ASTRONOMY Ganymede and Callisto, two of Jupiter’s 63 moons, formed at the same time and are nearly identical in size and composition. Yet Ganymede has two distinct layers: a rock core and an icy surface shaped by tectonic activity. Callisto, meanwhile, is a heterogeneous mixture of the two materials and hasn’t changed for billions of years.
Astronomers have attributed the dichotomy to a difference in temperature on the two moons, but they could never figure out why Ganymede is hotter. In March, scientists at the Southwest Research Institute in Colorado calculated that the energy from ancient lunar impacts could have transferred heat to the moons in different quantities.
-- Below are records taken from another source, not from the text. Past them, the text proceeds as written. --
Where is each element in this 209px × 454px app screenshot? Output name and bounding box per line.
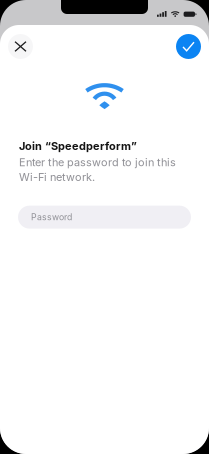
staticText: Password	[31, 212, 72, 222]
staticText: Enter the password to join this Wi-Fi ne…	[19, 156, 176, 184]
button[interactable]: Cancel	[8, 34, 33, 59]
button[interactable]: Join	[176, 34, 201, 59]
staticText: Join “Speedperform”	[19, 140, 137, 153]
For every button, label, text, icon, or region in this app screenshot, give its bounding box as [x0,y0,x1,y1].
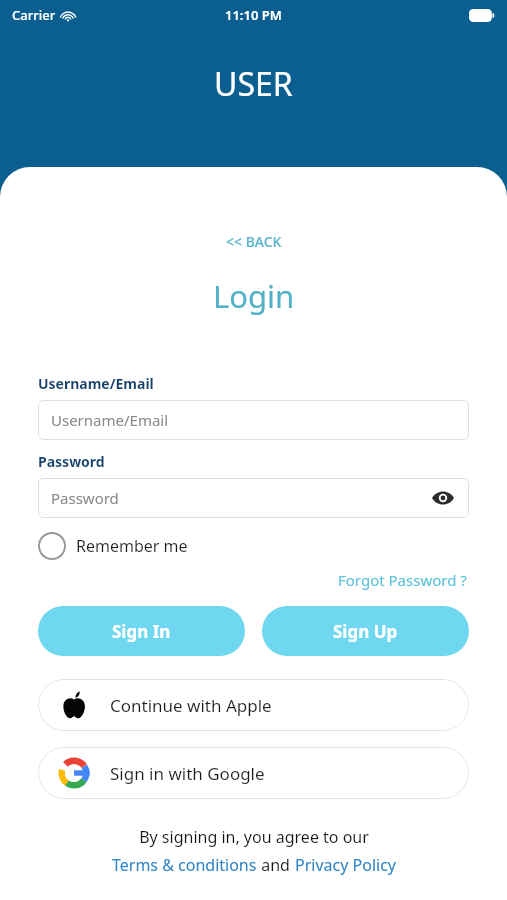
button[interactable]: Privacy Policy [295,854,396,876]
staticText: 11:10 PM [225,6,282,24]
staticText: and [257,854,295,876]
button[interactable]: Password [38,478,469,518]
button[interactable]: Show password [431,486,455,510]
button[interactable]: Sign in with Google [38,747,469,799]
staticText: Sign Up [333,620,398,643]
staticText: Terms & conditions [112,854,257,876]
button[interactable]: Remember me [38,532,188,560]
staticText: Privacy Policy [295,854,396,876]
staticText: By signing in, you agree to our [139,826,369,848]
staticText: Continue with Apple [110,694,272,717]
button[interactable]: Username/Email [38,400,469,440]
staticText: Sign in with Google [110,762,265,785]
staticText: Remember me [76,535,188,557]
staticText: Username/Email [51,410,169,430]
button[interactable]: Forgot Password ? [336,568,469,592]
staticText: USER [214,62,293,106]
button[interactable]: Sign In [38,606,245,656]
staticText: << BACK [226,232,282,251]
button[interactable]: << BACK [216,229,292,254]
staticText: Forgot Password ? [338,570,467,590]
staticText: Sign In [112,620,171,643]
staticText: Login [213,275,295,317]
button[interactable]: Continue with Apple [38,679,469,731]
staticText: Password [51,488,119,508]
staticText: Username/Email [38,374,154,393]
button[interactable]: Terms & conditions [112,854,257,876]
button[interactable]: Sign Up [262,606,469,656]
staticText: Password [38,452,105,471]
staticText: Carrier [12,6,56,24]
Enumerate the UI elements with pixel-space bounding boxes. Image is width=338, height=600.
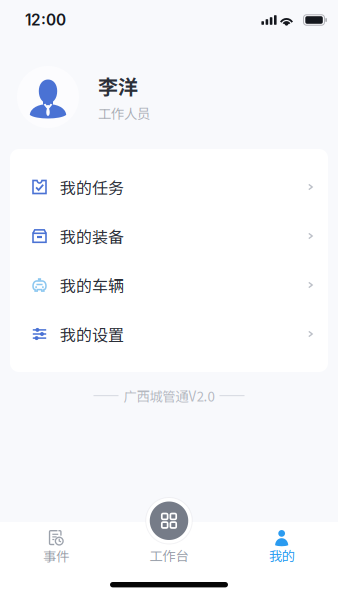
staticText: 12:00	[25, 11, 66, 29]
staticText: 我的车辆	[60, 273, 124, 297]
button[interactable]: 我的	[225, 522, 338, 579]
staticText: 李洋	[98, 71, 138, 100]
button[interactable]: 我的设置	[10, 310, 328, 358]
button[interactable]: 我的车辆	[10, 260, 328, 310]
button[interactable]: 事件	[0, 522, 113, 579]
staticText: 我的	[269, 546, 295, 565]
button[interactable]: 我的任务	[10, 162, 328, 212]
staticText: 我的设置	[60, 322, 124, 346]
staticText: 工作人员	[98, 103, 150, 123]
staticText: 我的任务	[60, 175, 124, 199]
staticText: 广西城管通V2.0	[124, 386, 214, 405]
staticText: 事件	[43, 546, 69, 565]
staticText: 工作台	[150, 546, 188, 565]
button[interactable]: 工作台	[113, 522, 225, 579]
button[interactable]: 工作台	[146, 498, 192, 544]
staticText: 我的装备	[60, 224, 124, 248]
button[interactable]: 我的装备	[10, 212, 328, 260]
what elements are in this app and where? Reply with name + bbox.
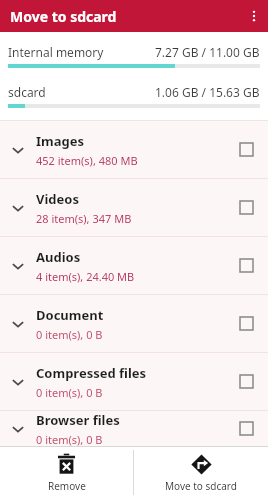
staticText: Move to sdcard <box>165 479 237 493</box>
staticText: Audios <box>36 248 81 266</box>
staticText: Images <box>36 132 85 150</box>
button[interactable]: Document <box>0 295 268 352</box>
button[interactable]: Select Compressed files <box>224 353 268 410</box>
button[interactable]: Select Images <box>224 121 268 178</box>
button[interactable]: Audios <box>0 237 268 294</box>
button[interactable]: Browser files <box>0 411 268 446</box>
staticText: Remove <box>48 479 86 493</box>
staticText: 1.06 GB / 15.63 GB <box>155 84 260 100</box>
staticText: Browser files <box>36 411 120 429</box>
staticText: sdcard <box>8 84 155 100</box>
staticText: Move to sdcard <box>10 7 117 26</box>
button[interactable]: Select Audios <box>224 237 268 294</box>
staticText: 0 item(s), 0 B <box>36 327 103 342</box>
button[interactable]: Compressed files <box>0 353 268 410</box>
staticText: 0 item(s), 0 B <box>36 432 103 446</box>
staticText: Videos <box>36 190 79 208</box>
staticText: 4 item(s), 24.40 MB <box>36 269 135 284</box>
button[interactable]: Select Browser files <box>224 411 268 446</box>
staticText: 28 item(s), 347 MB <box>36 211 132 226</box>
button[interactable]: Images <box>0 121 268 178</box>
button[interactable]: More options <box>240 2 268 30</box>
staticText: 7.27 GB / 11.00 GB <box>155 44 260 60</box>
button[interactable]: Select Videos <box>224 179 268 236</box>
staticText: 452 item(s), 480 MB <box>36 153 138 168</box>
button[interactable]: Select Document <box>224 295 268 352</box>
staticText: Document <box>36 306 104 324</box>
button[interactable]: Move to sdcard <box>134 447 268 498</box>
staticText: Internal memory <box>8 44 155 60</box>
staticText: Compressed files <box>36 364 147 382</box>
button[interactable]: Remove <box>0 447 133 498</box>
button[interactable]: Videos <box>0 179 268 236</box>
staticText: 0 item(s), 0 B <box>36 385 103 400</box>
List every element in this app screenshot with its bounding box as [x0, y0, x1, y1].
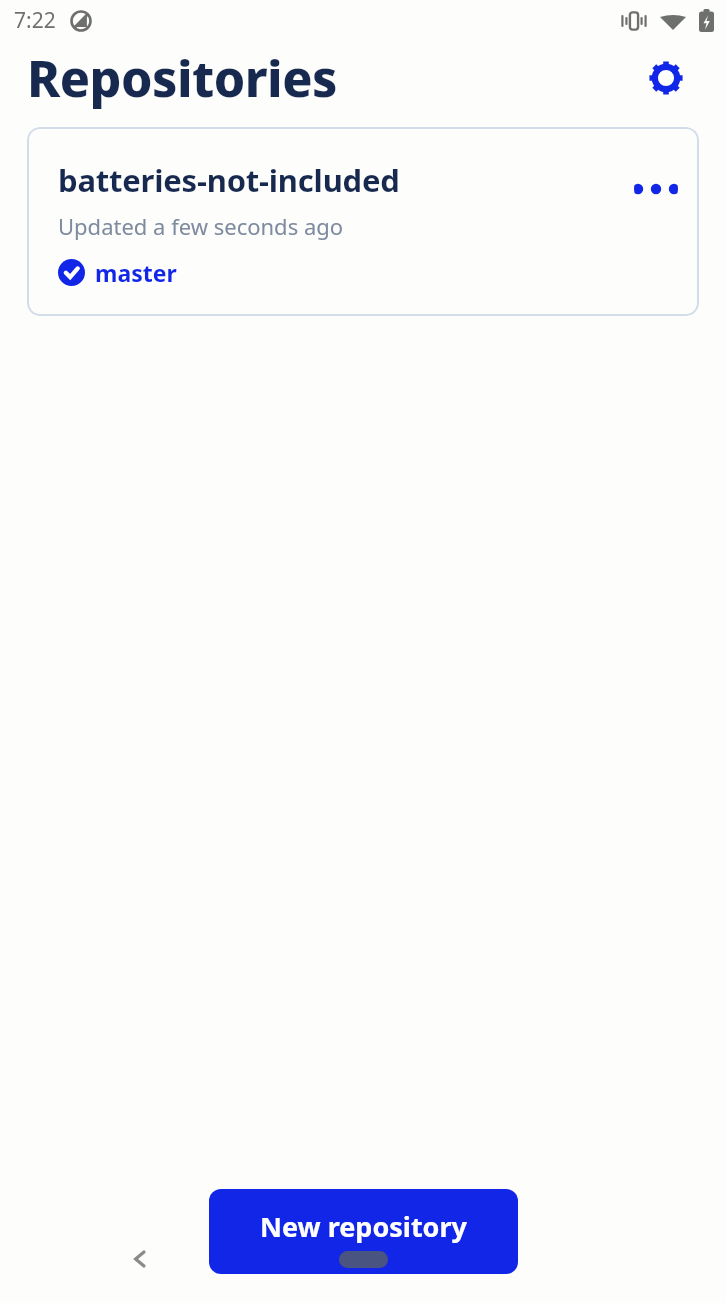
- button[interactable]: New repository: [209, 1189, 518, 1274]
- staticText: Repositories: [27, 44, 337, 112]
- staticText: batteries-not-included: [58, 159, 400, 201]
- button[interactable]: batteries-not-included: [27, 127, 699, 316]
- button[interactable]: More options: [634, 167, 678, 211]
- staticText: Updated a few seconds ago: [58, 211, 344, 241]
- staticText: master: [95, 257, 177, 288]
- button[interactable]: Back: [118, 1237, 162, 1281]
- button[interactable]: Settings: [644, 56, 688, 100]
- staticText: New repository: [260, 1208, 467, 1245]
- staticText: 7:22: [14, 6, 56, 35]
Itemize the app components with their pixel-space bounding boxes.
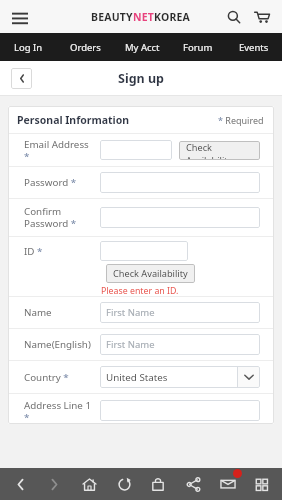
staticText: BEAUTYNETKOREA bbox=[91, 10, 191, 24]
staticText: Check Availability bbox=[113, 267, 188, 280]
staticText: United States bbox=[106, 371, 168, 384]
staticText: Log In bbox=[14, 41, 43, 54]
button[interactable] bbox=[100, 207, 260, 228]
button[interactable]: First Name bbox=[100, 302, 260, 323]
button[interactable]: Search bbox=[222, 5, 246, 29]
button[interactable] bbox=[100, 241, 188, 261]
staticText: Country * bbox=[24, 371, 69, 384]
staticText: Forum bbox=[183, 41, 213, 54]
staticText: First Name bbox=[106, 306, 155, 319]
button[interactable]: Log In bbox=[0, 33, 57, 61]
staticText: Sign up bbox=[118, 70, 164, 87]
staticText: Password * bbox=[24, 176, 77, 189]
button[interactable]: Share bbox=[178, 468, 208, 500]
button[interactable]: Forward bbox=[39, 468, 69, 500]
button[interactable]: Reload bbox=[109, 468, 139, 500]
staticText: ID * bbox=[24, 245, 43, 258]
staticText: Personal Information bbox=[17, 113, 130, 127]
button[interactable]: Orders bbox=[57, 33, 114, 61]
button[interactable]: Back bbox=[5, 468, 35, 500]
staticText: Orders bbox=[70, 41, 101, 54]
button[interactable]: First Name bbox=[100, 334, 260, 355]
staticText: My Acct bbox=[125, 41, 160, 54]
staticText: Please enter an ID. bbox=[101, 285, 179, 296]
staticText: Name bbox=[24, 306, 52, 319]
button[interactable]: Home bbox=[74, 468, 104, 500]
staticText: Confirm Password * bbox=[24, 205, 96, 230]
staticText: Check Availability bbox=[186, 141, 253, 160]
staticText: Address Line 1 * bbox=[24, 399, 96, 424]
staticText: Name(English) bbox=[24, 338, 91, 351]
button[interactable]: My Acct bbox=[114, 33, 170, 61]
button[interactable]: Menu bbox=[8, 5, 32, 29]
button[interactable]: Shop bbox=[143, 468, 173, 500]
button[interactable]: Messages bbox=[213, 468, 243, 500]
button[interactable]: Back bbox=[11, 68, 32, 89]
button[interactable]: Forum bbox=[170, 33, 226, 61]
button[interactable]: Country selector bbox=[100, 366, 260, 388]
staticText: Email Address * bbox=[24, 138, 96, 163]
staticText: * Required bbox=[218, 114, 264, 126]
button[interactable]: Check Availability bbox=[106, 264, 195, 283]
button[interactable] bbox=[100, 172, 260, 193]
button[interactable]: Events bbox=[226, 33, 282, 61]
staticText: Events bbox=[239, 41, 269, 54]
button[interactable]: Cart bbox=[250, 5, 274, 29]
button[interactable] bbox=[100, 140, 172, 160]
button[interactable]: Tabs bbox=[247, 468, 277, 500]
button[interactable]: Check Availability bbox=[179, 141, 260, 160]
button[interactable] bbox=[100, 400, 260, 421]
staticText: First Name bbox=[106, 338, 155, 351]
Nearly four billion years ago, asteroids and comets bombarded our solar system. Jupiter’s powerful gravitational field pulled in objects zooming by. Because Ganymede is closer to Jupiter than Callisto, it would have experienced twice as many lunar impacts as its twin, the researchers say. The heat from those impacts melted Ganymede’s ice, and rocks suspended in it fell toward the moon’s core, shedding their gravitational energy in the form of heat and melting the ice further. The process continued until all of Ganymede’s rocks surrounded the core and the ice refroze above it. Callisto, however, did not experience enough heat from impacts to complete this process, and was left in its heterogeneous state.